Brian Shaw’s coaching philosophy is all about keeping it real
MANILA, Philippines—Brian Shaw always held that mentor role in his career, be it as an active player or an assistant coach.
He wasn’t a star by all means with his biggest individual accomplishment being named to the 1989 All-Rookie Team, but it was his selfless act that made him an NBA three-time champion.
Now the coach of the NBA G League Select Team, Shaw said that he’s embarking on a new journey in his coaching career but all that starts the same way and that’s “keeping it real.”
“With the players I’ve coached, there’s always been this mutual respect and I always keep it real with them,” said Shaw during a Zoom press conference for NBA Republika Playoffs Thursday.
“I tell them the truth whether they like to hear it or not but they respect me for that.”
Shaw was already a close voice to Shaquille O’Neal from 1994 to 1996 in Orlando despite being just six years older than the fun-loving center.
He then had the same role when he was reunited with O’Neal and became a teammate of Kobe Bryant’s in Los Angeles during the Lakers’ three-peat run from 2000 to 2002.
Becoming that calming and mature voice, however, stemmed from a difficult start to his NBA career.

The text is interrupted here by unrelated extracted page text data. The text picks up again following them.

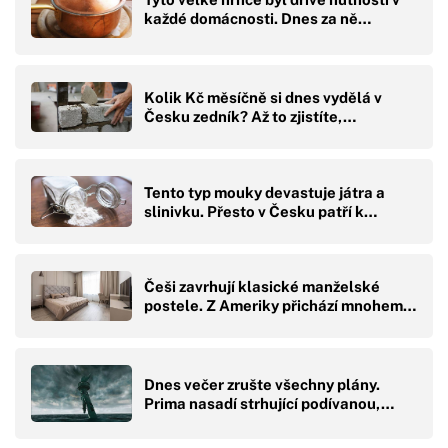
každé domácnosti. Dnes za ně…
Kolik Kč měsíčně si dnes vydělá v
Česku zedník? Až to zjistíte,…
Tento typ mouky devastuje játra a
slinivku. Přesto v Česku patří k…
Češi zavrhují klasické manželské
postele. Z Ameriky přichází mnohem…
Dnes večer zrušte všechny plány.
Prima nasadí strhující podívanou,…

Shaw was the death of a close friend and teammate of Reggie Lewis in 1993, changing his life forever.
“In the 32 years that I’ve been in the NBA, I’ve experienced a lot of things from death and dying in my family and with my teammates like Reggie Lewis in Boston,” said Shaw. “I’ve been involved with it one way or another and when I share stories they [the players] feel that it’s real and that I’m not just saying this or that.”
“I’ve experienced it [my stories] and it makes me establish a better relationship with them.”
Shaw said that it’s this honesty that he has displayed with his players that has made him a constant presence in their lives.
Before becoming the Select Team coach, Shaw had been an assistant with the Lakers, Indiana Pacers, and the Denver Nuggets becoming one of the NBA’s most respected deputies.
“Now there are a ton of guys who call me all the time that I used to coach,” said Shaw. “That’s the biggest takeaway from coaching.”